With large purple circles dotting his shoulder and back, Phelps delivered a performance for the ages to lead the 4×100-meter freestyle relay team to victory, giving him his 19th career gold medal. Phelps swam the fastest 100 meters of his life, a blazing 47.12 seconds on the second leg of the relay that turned a slim deficit in the race against France into a comfortable lead that teammates Ryan Held and Nathan Adrian were able to hold the rest of the way.
The stirring victory – televised in prime time back home in the United States – put Phelps back on the podium and thrust cupping therapy into the spotlight. It dates back centuries and has enjoyed a bit of a renaissance over the past decade.
And it’s not just for star athletes.
Stacey Kent is Clinical Director for the American Institute of Alternative Medicine in Columbus. “Right here in Central Ohio, acupuncture is huge now and cupping is used in conjunction with that all the time,” Kent said. “We do a fair amount of cupping on a day to day basis, week to week, cupping people for all kinds of things. So it is more popular than what you would think.”
The treatment involves applying glass or plastic cups to the area of discomfort and either applying heat or suction to create a vacuum. The suction pulls the skin away from the muscle and draws oxygenated blood to the area. The suction also is what causes the bruising.

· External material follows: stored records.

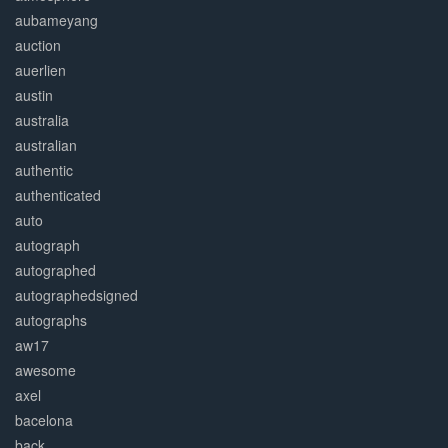
aubameyang
auction
auerlien
austin
australia
australian
authentic
authenticated
auto
autograph
autographed
autographedsigned
autographs
aw17
awesome
axel
bacelona
back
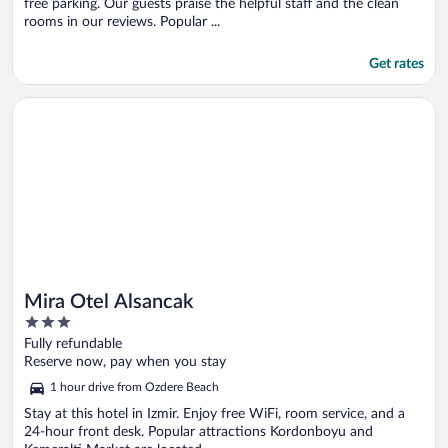
free parking. Our guests praise the helpful staff and the clean
rooms in our reviews. Popular ...
Get rates
Opens in a new window
Mira Otel Alsancak
Mira Otel Alsancak
3
out
Fully refundable
of
Reserve now, pay when you stay
5
1 hour drive from Ozdere Beach
Stay at this hotel in Izmir. Enjoy free WiFi, room service, and a
24-hour front desk. Popular attractions Kordonboyu and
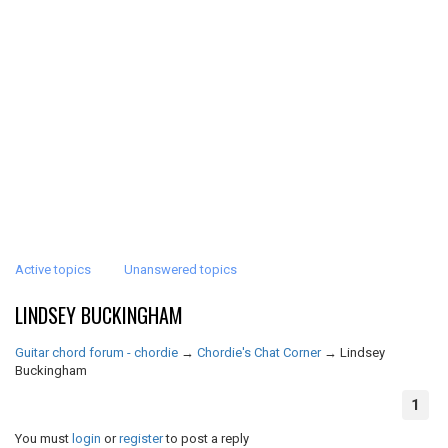
Active topics
Unanswered topics
LINDSEY BUCKINGHAM
Guitar chord forum - chordie
→
Chordie's Chat Corner
→
Lindsey
Buckingham
1
You must
login
or
register
to post a reply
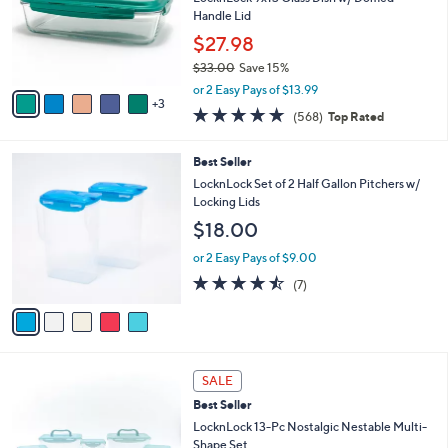
i
5
,
l
8
Stars
SALE
$
a
C
3
Best Seller
b
o
7
l
l
LocknLock 9x13 Glass Dish w/ Domed
.
e
o
Handle Lid
0
r
$27.98
0
s
$33.00
Save 15%
A
,
v
or 2 Easy Pays of $13.99
w
3
a
4.7
568
(568)
Top Rated
a
i
of
Reviews
s
l
5
,
a
5
Best Seller
Stars
$
b
C
LocknLock Set of 2 Half Gallon Pitchers w/
3
l
o
Locking Lids
3
e
l
$18.00
.
o
0
r
or 2 Easy Pays of $9.00
0
s
4.4
7
(7)
A
of
Reviews
v
5
a
Stars
i
l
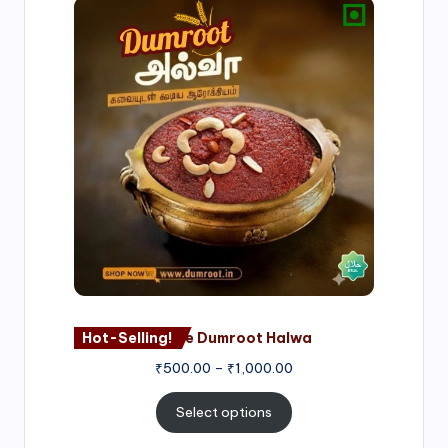
Price
range:
₹500.00
through
₹1,000.00
Hot-Selling!
Nagore Dumroot Halwa
₹
500.00
–
₹
1,000.00
Select options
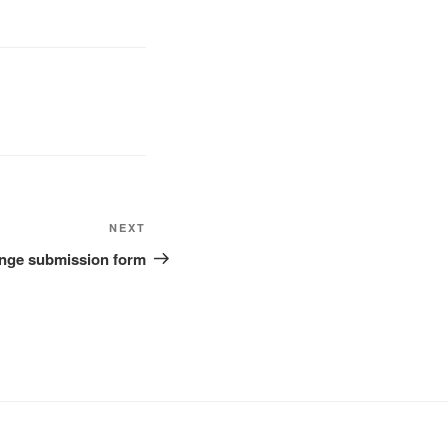
Next
NEXT
Post
lenge submission form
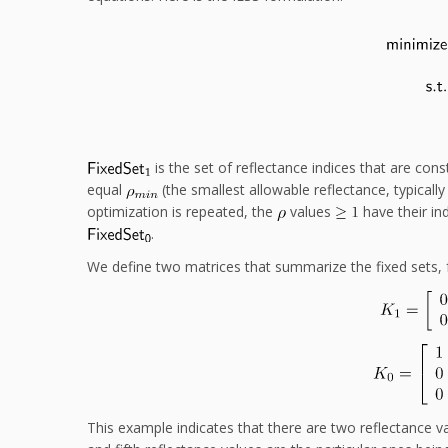
is the set of reflectance indices that are con
equal
(the smallest allowable reflectance, typically
optimization is repeated, the
values
have their in
.
We define two matrices that summarize the fixed sets, 
This example indicates that there are two reflectance 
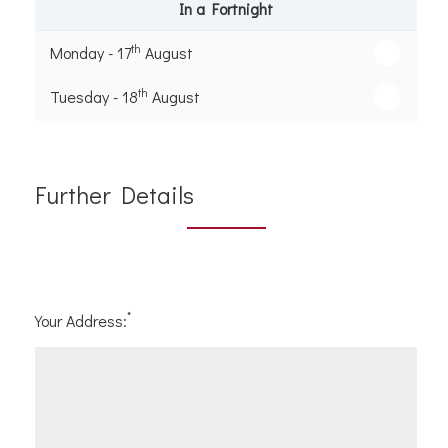
In a Fortnight
th
Monday - 17
August
th
Tuesday - 18
August
th
Wednesday - 19
August
th
Thursday - 20
August
Further Details
st
Friday - 21
August
*
Your Address:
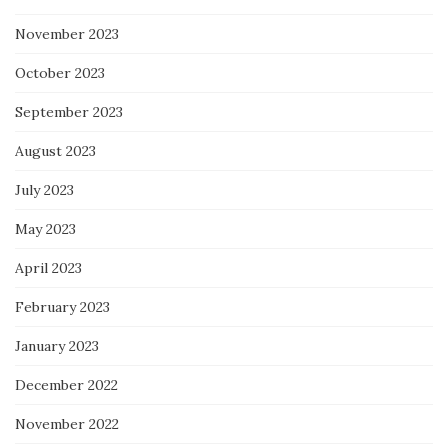
November 2023
October 2023
September 2023
August 2023
July 2023
May 2023
April 2023
February 2023
January 2023
December 2022
November 2022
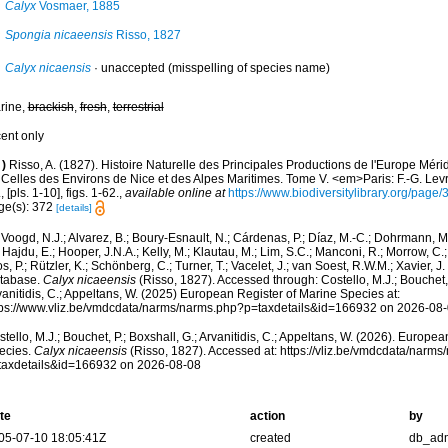
Calyx
Vosmaer, 1885
Spongia nicaeensis
Risso, 1827
Calyx nicaensis
·
unaccepted
(misspelling of species name)
rine,
brackish
,
fresh
,
terrestrial
cent only
)
Risso, A. (1827). Histoire Naturelle des Principales Productions de l'Europe Méri
Celles des Environs de Nice et des Alpes Maritimes. Tome V. <em>Paris: F.-G. Levra
, [pls. 1-10], figs. 1-62.
,
available online at
https://www.biodiversitylibrary.org/pag
ge(s): 372
[details]
Voogd, N.J.; Alvarez, B.; Boury-Esnault, N.; Cárdenas, P.; Díaz, M.-C.; Dohrmann, 
 Hajdu, E.; Hooper, J.N.A.; Kelly, M.; Klautau, M.; Lim, S.C.; Manconi, R.; Morrow, C.; 
s, P.; Rützler, K.; Schönberg, C.; Turner, T.; Vacelet, J.; van Soest, R.W.M.; Xavier, J
tabase.
Calyx nicaeensis
(Risso, 1827). Accessed through: Costello, M.J.; Bouchet, 
anitidis, C.; Appeltans, W. (2025) European Register of Marine Species at:
tps://www.vliz.be/vmdcdata/narms/narms.php?p=taxdetails&id=166932 on 2026-08
tello, M.J.; Bouchet, P.; Boxshall, G.; Arvanitidis, C.; Appeltans, W. (2026). Europe
ecies.
Calyx nicaeensis
(Risso, 1827). Accessed at: https://vliz.be/vmdcdata/narm
taxdetails&id=166932 on 2026-08-08
te
action
by
05-07-10 18:05:41Z
created
db_ad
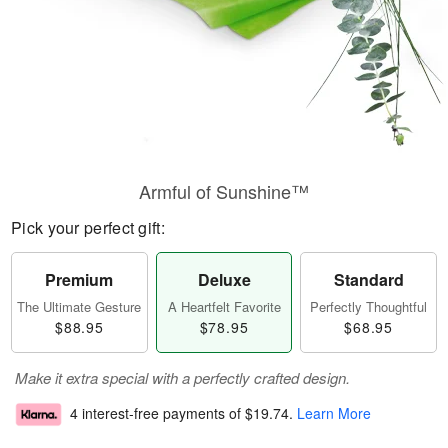
Armful of Sunshine™
Pick your perfect gift:
Premium
Deluxe
Standard
The Ultimate Gesture
A Heartfelt Favorite
Perfectly Thoughtful
$88.95
$78.95
$68.95
Make it extra special with a perfectly crafted design.
4 interest-free payments of
$19.74
.
Learn More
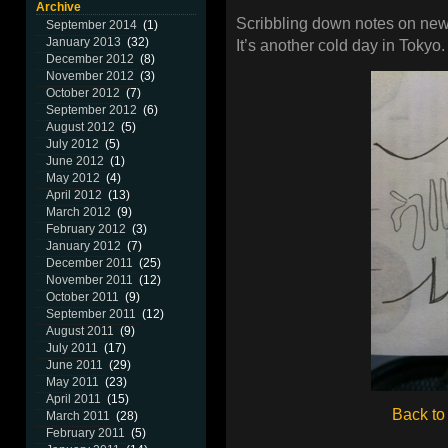
Archive
Scribbling down notes on new
September 2014
(1)
January 2013
(32)
It’s another cold day in Tokyo.
December 2012
(8)
November 2012
(3)
October 2012
(7)
September 2012
(6)
August 2012
(5)
July 2012
(5)
June 2012
(1)
May 2012
(4)
April 2012
(13)
March 2012
(9)
February 2012
(3)
January 2012
(7)
December 2011
(25)
November 2011
(12)
October 2011
(9)
September 2011
(12)
August 2011
(9)
July 2011
(17)
June 2011
(29)
May 2011
(23)
April 2011
(15)
Back to
March 2011
(28)
February 2011
(5)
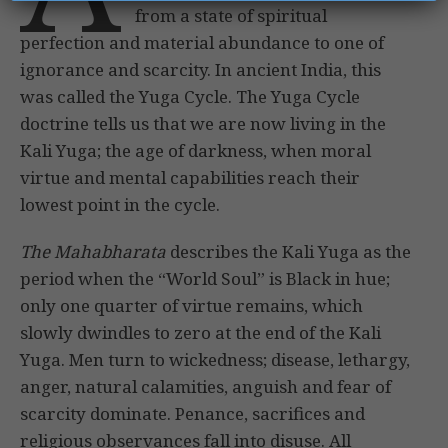
from a state of spiritual
perfection and material abundance to one of
ignorance and scarcity. In ancient India, this
was called the Yuga Cycle. The Yuga Cycle
doctrine tells us that we are now living in the
Kali Yuga; the age of darkness, when moral
virtue and mental capabilities reach their
lowest point in the cycle.
The Mahabharata
describes the Kali Yuga as the
period when the “World Soul” is Black in hue;
only one quarter of virtue remains, which
slowly dwindles to zero at the end of the Kali
Yuga. Men turn to wickedness; disease, lethargy,
anger, natural calamities, anguish and fear of
scarcity dominate. Penance, sacrifices and
religious observances fall into disuse. All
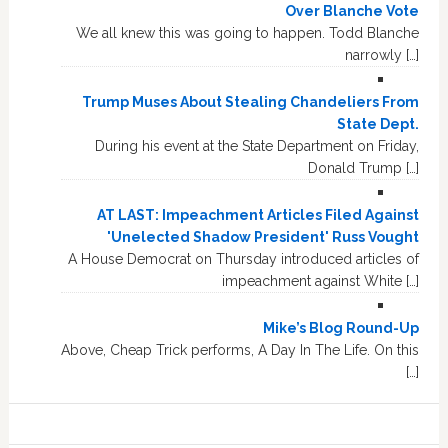
Over Blanche Vote
We all knew this was going to happen. Todd Blanche
narrowly […]
Trump Muses About Stealing Chandeliers From
State Dept.
During his event at the State Department on Friday,
Donald Trump […]
AT LAST: Impeachment Articles Filed Against
'Unelected Shadow President' Russ Vought
A House Democrat on Thursday introduced articles of
impeachment against White […]
Mike’s Blog Round-Up
Above, Cheap Trick performs, A Day In The Life. On this
[…]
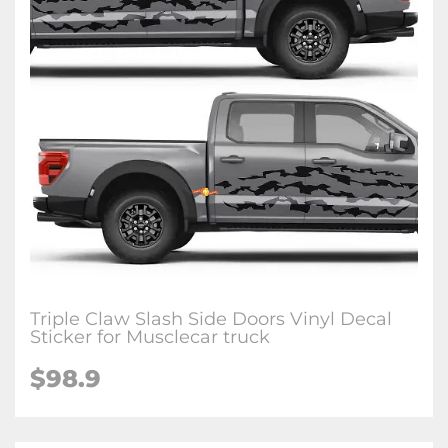
Triple Claw Slash Side Doors Vinyl Decal
Sticker for Musclecar truck
$98.9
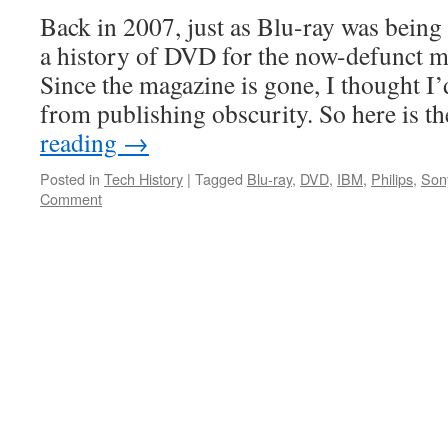
Back in 2007, just as Blu-ray was being
a history of DVD for the now-defunct 
Since the magazine is gone, I thought I’
from publishing obscurity. So here is 
reading
→
Posted in
Tech History
|
Tagged
Blu-ray
,
DVD
,
IBM
,
Philips
,
Son
Comment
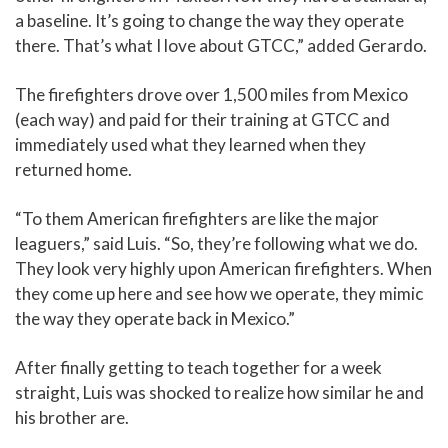
a baseline. It’s going to change the way they operate
there. That’s what I love about GTCC,” added Gerardo.
The firefighters drove over 1,500 miles from Mexico
(each way) and paid for their training at GTCC and
immediately used what they learned when they
returned home.
“To them American firefighters are like the major
leaguers,” said Luis. “So, they’re following what we do.
They look very highly upon American firefighters. When
they come up here and see how we operate, they mimic
the way they operate back in Mexico.”
After finally getting to teach together for a week
straight, Luis was shocked to realize how similar he and
his brother are.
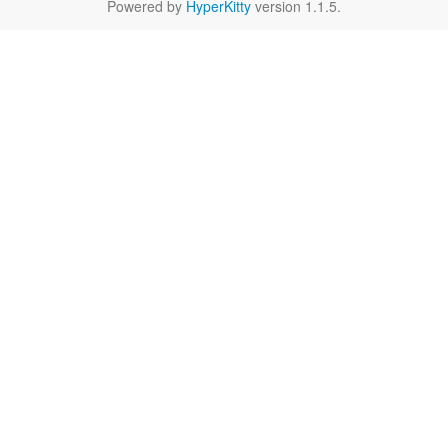
Powered by
HyperKitty
version 1.1.5.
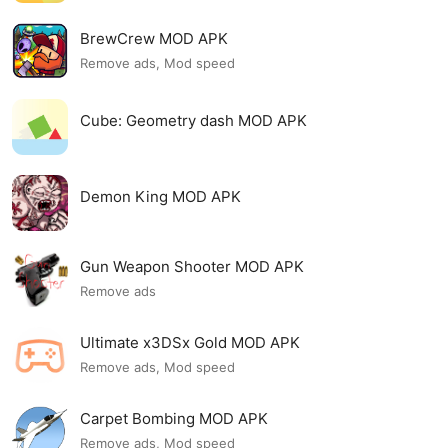
BrewCrew MOD APK
Remove ads, Mod speed
Cube: Geometry dash MOD APK
Demon King MOD APK
Gun Weapon Shooter MOD APK
Remove ads
Ultimate x3DSx Gold MOD APK
Remove ads, Mod speed
Carpet Bombing MOD APK
Remove ads, Mod speed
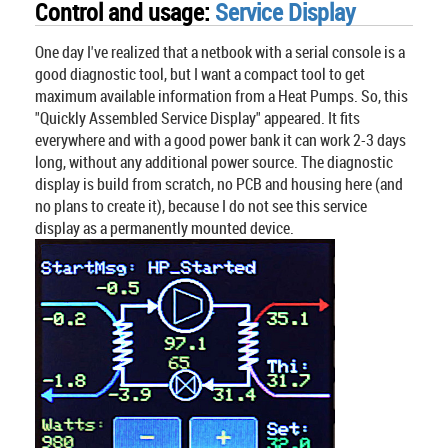
Control and usage:
Service Display
One day I've realized that a netbook with a serial console is a
good diagnostic tool, but I want a compact tool to get
maximum available information from a Heat Pumps. So, this
"Quickly Assembled Service Display" appeared. It fits
everywhere and with a good power bank it can work 2-3 days
long, without any additional power source. The diagnostic
display is build from scratch, no PCB and housing here (and
no plans to create it), because I do not see this service
display as a permanently mounted device.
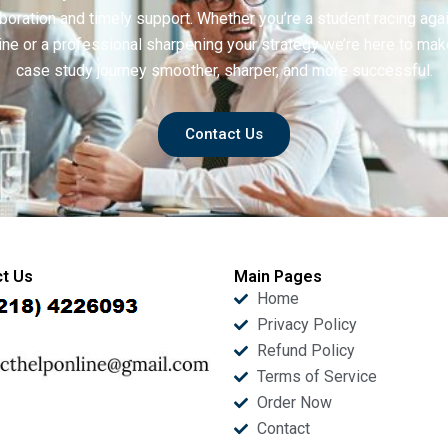
boration and timely support. Whether you’re a student racing aga
ine or a professional sharpening your strategy we’re here to mak
case study journey smoother, sharper, and more successful.
Contact Us
t Us
Main Pages
Home
Privacy Policy
Refund Policy
Terms of Service
Order Now
Contact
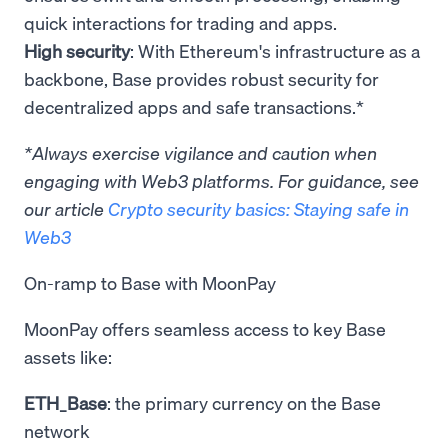
quick interactions for trading and apps.
High security
: With Ethereum's infrastructure as a
backbone, Base provides robust security for
decentralized apps and safe transactions.*
*Always exercise vigilance and caution when
engaging with Web3 platforms. For guidance, see
our article
Crypto security basics: Staying safe in
Web3
On-ramp to Base with MoonPay
MoonPay offers seamless access to key Base
assets like:
ETH_Base
: the primary currency on the Base
network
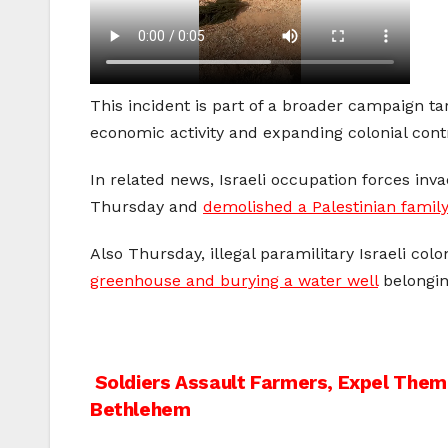
This incident is part of a broader campaign t
economic activity and expanding colonial contr
In related news, Israeli occupation forces inv
Thursday and
demolished a Palestinian fami
Also Thursday, illegal paramilitary Israeli co
greenhouse and burying a water well
belongin
Post
Soldiers Assault Farmers, Expel Them 
Bethlehem
navigation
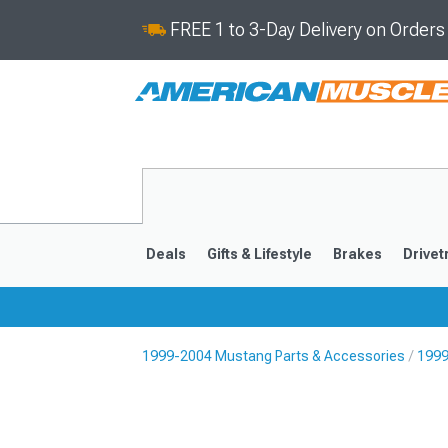
FREE 1 to 3-Day Delivery on Order
Deals
Gifts & Lifestyle
Brakes
Drivet
1999-2004 Mustang Parts & Accessories
1999
2024-2026
2015-202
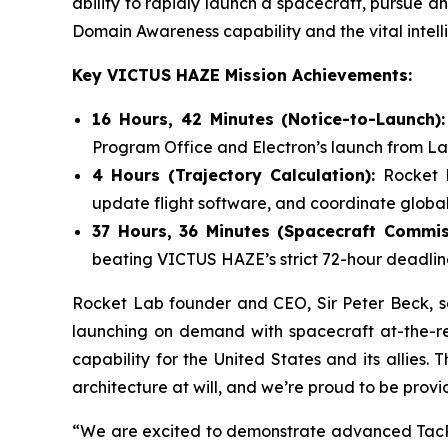
ability to rapidly launch a spacecraft, pursue an 
Domain Awareness capability and the vital intelli
Key VICTUS HAZE Mission Achievements:
16 Hours, 42 Minutes (Notice-to-Launch)
Program Office and Electron’s launch from L
4 Hours (Trajectory Calculation):
Rocket 
update flight software, and coordinate global
37 Hours, 36 Minutes (Spacecraft Commis
beating VICTUS HAZE’s strict 72-hour deadlin
Rocket Lab founder and CEO, Sir Peter Beck, say
launching on demand with spacecraft at-the-re
capability for the United States and its allies.
architecture at will, and we’re proud to be provi
“We are excited to demonstrate advanced TacRS 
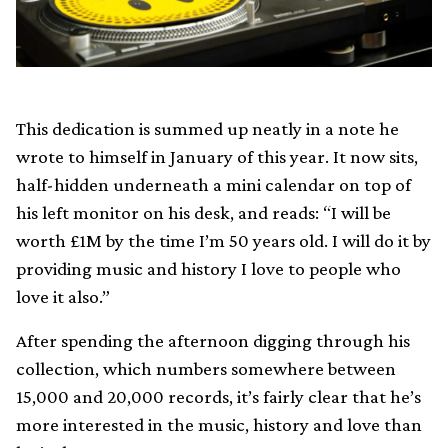
This dedication is summed up neatly in a note he
wrote to himself in January of this year. It now sits,
half-hidden underneath a mini calendar on top of
his left monitor on his desk, and reads: “I will be
worth £1M by the time I’m 50 years old. I will do it by
providing music and history I love to people who
love it also.”
After spending the afternoon digging through his
collection, which numbers somewhere between
15,000 and 20,000 records, it’s fairly clear that he’s
more interested in the music, history and love than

Kent says cupping therapy allows muscles to function as freely as possible by separating layers of skin, fat and muscle tissue. “It releases any sort of muscular tension plus it increases your circulation within the muscle group and will allow for optimum performance of that muscle,” Kent said.
Health spas often offer the service for a few hundred dollars and the cups can be purchased online for as little as $15 and applied at home.
Some in the medical community believe it’s nothing but hocus pocus, the latest form of snake oil that tricks patients into paying for it again and again. Others insist that it aids recovery, relaxes muscles and helps an athlete maximize performance.
Phelps certainly believes in it. In the end, that may be all that matters. “I’ve done it before meets at pretty much every meet I go to,” he said.